UC Newsroom
Early-career scholars at 6 University of California campuses have won prestigious 2016 Packard Fellowships in Science and Engineering, which provide $875,000 in funding over five years to support innovative and promising research.
The fellowships, funded by the David and Lucile Packard Foundation, help early-career scientists and engineers explore new frontiers in their fields by giving them the financial support to take risks and pursue novel research ideas.
A third of the 18 fellowships this year went to UC faculty, with recipients at campuses in Berkeley, Davis, San Diego, San Francisco, Santa Barbara and Santa Cruz.
The fellows are:
Margaret Chatham Crofoot, UC Davis
Crofoot conducts research on wild primates to explore their collective decision-making processes. Her field work seeks to understand how group-living animals — ourselves included — overcome conflicts of interest to reach consensus.
Rachel Dutton, UC San Diego
Cheese may well provide us with important insights into the functioning of every ecosystem on the planet. The Dutton lab studies how microbial communities within fermented foods interact to model of bacteria and fungal behaviors in the world at large.
Ryan Foley, UC Santa Cruz
Astronomer Ryan Foley is leading two supernova survey projects designed to bring supernova cosmology to a new level. He seeks to understand all the ways stars can die along with the nature of dark energy — an almost entirely unknown phenomenon which accounts for 70 percent of the universe.
Dengke Ma, UCSF
Oxygen deprivation and sudden replenishment can cause severe damage to human tissues during a heart attack or stroke. Ma’s research investigates animals that are able to withstand oxygen deprivation and replenishment to find new strategies for limiting the damage from cardiac events in humans. Ma won a Pew scholarship for his biomedical research earlier this year.
Ke Xu, UC Berkeley
Physical chemist Ke Xu develops new tools in his lab that merge biophysics, physical chemistry and cell biology to illuminate biology at the nanoscale. His technology, such as the SR-STORM microscope, allows for the most sophisticated imaging yet of single molecules and phenomenon like pH variations inside a cell. As many diseases are caused by the breakdown of cells' internal structures, Xu’s research could bring us closer to groundbreaking medical therapies.
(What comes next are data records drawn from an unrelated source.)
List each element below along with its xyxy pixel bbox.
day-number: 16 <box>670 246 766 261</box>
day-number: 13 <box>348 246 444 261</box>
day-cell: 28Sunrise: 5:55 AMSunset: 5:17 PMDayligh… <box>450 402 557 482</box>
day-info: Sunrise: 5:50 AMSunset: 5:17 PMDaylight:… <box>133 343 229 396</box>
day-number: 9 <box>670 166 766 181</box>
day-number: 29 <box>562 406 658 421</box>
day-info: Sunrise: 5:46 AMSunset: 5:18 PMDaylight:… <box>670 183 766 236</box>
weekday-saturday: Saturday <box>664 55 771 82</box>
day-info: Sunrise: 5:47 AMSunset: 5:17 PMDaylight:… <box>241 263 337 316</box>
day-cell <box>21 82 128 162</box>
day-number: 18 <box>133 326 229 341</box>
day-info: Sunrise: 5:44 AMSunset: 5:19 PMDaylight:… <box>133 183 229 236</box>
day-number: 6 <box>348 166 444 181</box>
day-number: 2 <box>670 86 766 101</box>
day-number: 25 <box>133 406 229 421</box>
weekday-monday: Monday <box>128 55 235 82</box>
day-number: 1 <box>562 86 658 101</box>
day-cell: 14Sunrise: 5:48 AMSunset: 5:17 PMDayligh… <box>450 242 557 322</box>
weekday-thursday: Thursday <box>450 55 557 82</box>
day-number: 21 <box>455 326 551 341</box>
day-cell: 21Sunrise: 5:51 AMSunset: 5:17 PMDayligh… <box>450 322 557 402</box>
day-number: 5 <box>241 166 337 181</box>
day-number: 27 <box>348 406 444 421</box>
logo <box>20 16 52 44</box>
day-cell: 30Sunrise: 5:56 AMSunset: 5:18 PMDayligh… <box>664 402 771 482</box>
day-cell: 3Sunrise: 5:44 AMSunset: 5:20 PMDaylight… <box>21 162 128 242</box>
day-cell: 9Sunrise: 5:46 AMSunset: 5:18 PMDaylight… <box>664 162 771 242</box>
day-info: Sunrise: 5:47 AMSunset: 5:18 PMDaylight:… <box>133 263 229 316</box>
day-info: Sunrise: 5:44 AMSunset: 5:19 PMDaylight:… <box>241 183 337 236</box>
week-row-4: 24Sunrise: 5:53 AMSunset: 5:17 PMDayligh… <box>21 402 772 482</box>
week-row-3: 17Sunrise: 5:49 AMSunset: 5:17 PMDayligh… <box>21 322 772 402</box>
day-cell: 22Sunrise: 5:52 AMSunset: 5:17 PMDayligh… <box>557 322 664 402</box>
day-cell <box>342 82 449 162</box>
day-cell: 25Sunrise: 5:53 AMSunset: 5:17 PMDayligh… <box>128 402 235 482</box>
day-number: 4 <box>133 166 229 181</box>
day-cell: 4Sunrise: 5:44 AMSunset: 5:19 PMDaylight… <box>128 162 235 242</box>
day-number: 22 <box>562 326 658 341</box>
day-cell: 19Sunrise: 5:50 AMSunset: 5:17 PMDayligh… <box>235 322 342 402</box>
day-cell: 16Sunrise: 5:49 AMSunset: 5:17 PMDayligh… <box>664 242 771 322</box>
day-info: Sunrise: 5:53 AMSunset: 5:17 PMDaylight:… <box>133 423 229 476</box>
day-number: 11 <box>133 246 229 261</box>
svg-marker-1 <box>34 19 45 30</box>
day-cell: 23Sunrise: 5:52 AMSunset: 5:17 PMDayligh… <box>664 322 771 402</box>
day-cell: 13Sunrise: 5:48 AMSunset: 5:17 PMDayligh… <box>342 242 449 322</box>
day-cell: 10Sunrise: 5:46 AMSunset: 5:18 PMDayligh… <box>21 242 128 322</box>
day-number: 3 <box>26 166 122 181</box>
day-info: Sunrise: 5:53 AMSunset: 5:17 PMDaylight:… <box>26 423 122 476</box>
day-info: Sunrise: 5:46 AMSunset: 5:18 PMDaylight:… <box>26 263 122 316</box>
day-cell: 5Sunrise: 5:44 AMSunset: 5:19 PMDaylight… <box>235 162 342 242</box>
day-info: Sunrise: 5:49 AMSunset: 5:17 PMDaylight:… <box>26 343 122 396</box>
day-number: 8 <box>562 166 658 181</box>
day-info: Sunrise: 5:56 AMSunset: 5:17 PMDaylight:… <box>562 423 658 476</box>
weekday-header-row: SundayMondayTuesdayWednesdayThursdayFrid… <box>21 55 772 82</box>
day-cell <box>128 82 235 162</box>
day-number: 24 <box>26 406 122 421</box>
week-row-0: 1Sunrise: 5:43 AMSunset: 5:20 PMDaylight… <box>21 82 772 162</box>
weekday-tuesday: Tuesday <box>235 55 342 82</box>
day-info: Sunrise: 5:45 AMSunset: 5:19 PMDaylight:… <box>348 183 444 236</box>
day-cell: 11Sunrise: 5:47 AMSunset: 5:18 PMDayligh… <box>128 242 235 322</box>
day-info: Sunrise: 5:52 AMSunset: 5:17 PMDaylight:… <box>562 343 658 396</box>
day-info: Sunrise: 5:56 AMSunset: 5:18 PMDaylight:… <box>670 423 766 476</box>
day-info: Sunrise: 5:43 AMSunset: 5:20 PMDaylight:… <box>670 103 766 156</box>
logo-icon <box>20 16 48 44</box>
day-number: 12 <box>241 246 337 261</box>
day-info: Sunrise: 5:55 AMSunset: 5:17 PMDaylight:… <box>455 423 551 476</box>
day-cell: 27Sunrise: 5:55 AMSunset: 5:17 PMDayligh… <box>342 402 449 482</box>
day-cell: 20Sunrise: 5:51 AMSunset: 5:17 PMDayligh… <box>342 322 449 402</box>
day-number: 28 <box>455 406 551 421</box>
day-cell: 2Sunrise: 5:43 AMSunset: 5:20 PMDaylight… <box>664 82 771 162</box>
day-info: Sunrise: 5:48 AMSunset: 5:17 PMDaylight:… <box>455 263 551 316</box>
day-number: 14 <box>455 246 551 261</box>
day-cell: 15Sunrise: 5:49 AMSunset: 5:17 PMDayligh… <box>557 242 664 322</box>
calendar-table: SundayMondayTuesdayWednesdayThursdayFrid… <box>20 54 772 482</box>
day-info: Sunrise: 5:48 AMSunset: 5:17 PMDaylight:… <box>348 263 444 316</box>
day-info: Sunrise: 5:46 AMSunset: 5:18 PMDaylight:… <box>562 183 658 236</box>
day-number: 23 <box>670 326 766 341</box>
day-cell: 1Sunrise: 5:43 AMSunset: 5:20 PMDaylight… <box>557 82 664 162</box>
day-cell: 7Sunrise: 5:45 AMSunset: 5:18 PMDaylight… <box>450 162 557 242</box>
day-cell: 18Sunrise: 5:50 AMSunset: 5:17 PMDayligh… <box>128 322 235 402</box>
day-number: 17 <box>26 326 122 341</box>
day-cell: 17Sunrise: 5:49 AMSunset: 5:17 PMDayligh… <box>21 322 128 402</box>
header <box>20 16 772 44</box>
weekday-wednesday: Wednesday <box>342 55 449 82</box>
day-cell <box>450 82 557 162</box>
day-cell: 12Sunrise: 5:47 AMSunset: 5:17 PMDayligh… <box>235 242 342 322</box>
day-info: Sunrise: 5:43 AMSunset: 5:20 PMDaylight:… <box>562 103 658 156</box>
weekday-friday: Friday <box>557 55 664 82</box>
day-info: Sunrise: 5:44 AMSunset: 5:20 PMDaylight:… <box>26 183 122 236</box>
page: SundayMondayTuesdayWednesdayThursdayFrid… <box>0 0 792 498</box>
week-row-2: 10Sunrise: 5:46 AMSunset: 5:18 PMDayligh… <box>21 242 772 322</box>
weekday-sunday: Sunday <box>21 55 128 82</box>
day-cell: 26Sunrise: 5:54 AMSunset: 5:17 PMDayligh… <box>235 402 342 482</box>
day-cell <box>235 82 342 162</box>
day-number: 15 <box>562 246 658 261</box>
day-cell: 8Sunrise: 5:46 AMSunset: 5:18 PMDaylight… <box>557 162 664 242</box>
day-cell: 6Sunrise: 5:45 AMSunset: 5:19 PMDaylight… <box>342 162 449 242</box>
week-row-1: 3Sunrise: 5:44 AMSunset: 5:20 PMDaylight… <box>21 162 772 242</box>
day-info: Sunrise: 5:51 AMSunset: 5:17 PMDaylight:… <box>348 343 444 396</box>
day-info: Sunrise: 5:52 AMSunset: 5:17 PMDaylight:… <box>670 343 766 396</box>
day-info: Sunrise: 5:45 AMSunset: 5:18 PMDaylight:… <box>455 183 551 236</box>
Andrea Young, UC Santa Barbara
Young explores two-dimensional physics, an area that follows its own rules and could yield important commercial applications based on graphene and other materials. His research group probes the quantum mechanical properties of new states of matter with electronic devices of their own invention.
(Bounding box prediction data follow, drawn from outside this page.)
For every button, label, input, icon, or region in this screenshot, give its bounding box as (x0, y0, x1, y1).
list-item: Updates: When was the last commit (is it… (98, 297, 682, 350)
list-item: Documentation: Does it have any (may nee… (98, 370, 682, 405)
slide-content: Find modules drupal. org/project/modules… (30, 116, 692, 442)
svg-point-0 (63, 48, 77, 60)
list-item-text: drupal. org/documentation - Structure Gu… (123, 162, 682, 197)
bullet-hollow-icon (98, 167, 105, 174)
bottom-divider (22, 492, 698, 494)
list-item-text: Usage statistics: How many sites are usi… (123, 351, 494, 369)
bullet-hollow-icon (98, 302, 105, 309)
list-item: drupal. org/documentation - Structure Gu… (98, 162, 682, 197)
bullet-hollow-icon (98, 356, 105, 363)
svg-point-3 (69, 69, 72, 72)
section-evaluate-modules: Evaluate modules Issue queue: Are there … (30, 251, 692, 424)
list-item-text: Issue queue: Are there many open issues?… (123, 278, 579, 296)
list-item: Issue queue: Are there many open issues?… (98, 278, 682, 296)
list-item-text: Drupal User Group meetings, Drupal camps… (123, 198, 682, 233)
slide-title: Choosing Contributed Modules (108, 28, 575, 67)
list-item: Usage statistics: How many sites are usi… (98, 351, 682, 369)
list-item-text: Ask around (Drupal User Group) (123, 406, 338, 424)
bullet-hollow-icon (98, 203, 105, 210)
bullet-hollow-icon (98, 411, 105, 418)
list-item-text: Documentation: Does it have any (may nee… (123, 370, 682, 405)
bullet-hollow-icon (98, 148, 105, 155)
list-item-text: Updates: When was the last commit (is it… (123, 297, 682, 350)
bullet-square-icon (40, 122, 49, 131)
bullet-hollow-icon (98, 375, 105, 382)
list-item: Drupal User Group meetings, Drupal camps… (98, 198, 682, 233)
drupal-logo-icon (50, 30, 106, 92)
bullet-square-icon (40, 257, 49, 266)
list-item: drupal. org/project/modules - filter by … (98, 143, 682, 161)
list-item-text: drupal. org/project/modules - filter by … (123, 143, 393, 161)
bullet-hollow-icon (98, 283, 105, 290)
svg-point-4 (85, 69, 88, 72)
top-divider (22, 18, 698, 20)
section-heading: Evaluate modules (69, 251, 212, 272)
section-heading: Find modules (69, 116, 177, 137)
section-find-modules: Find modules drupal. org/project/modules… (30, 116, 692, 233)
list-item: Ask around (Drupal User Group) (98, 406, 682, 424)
The Packard Fellowships in Science and Engineering program was established in 1988 and is now among the largest non-governmental fellowships in the country.
Each year, 50 universities are invited by the Packard Foundation to nominate two faculty members for consideration. The Packard Fellowships Advisory Panel, a group of 12 internationally-recognized scientists and engineers, evaluates the nominations and recommends fellows for approval by the Packard Foundation Board of Trustees.
To qualify, fellows must be faculty members who are eligible to serve as principal investigators on research in the natural and physical sciences or engineering, and must be within the first three years of their faculty careers. Disciplines that are considered include physics, chemistry, mathematics, biology, astronomy, computer science, earth science, ocean science and all branches of engineering.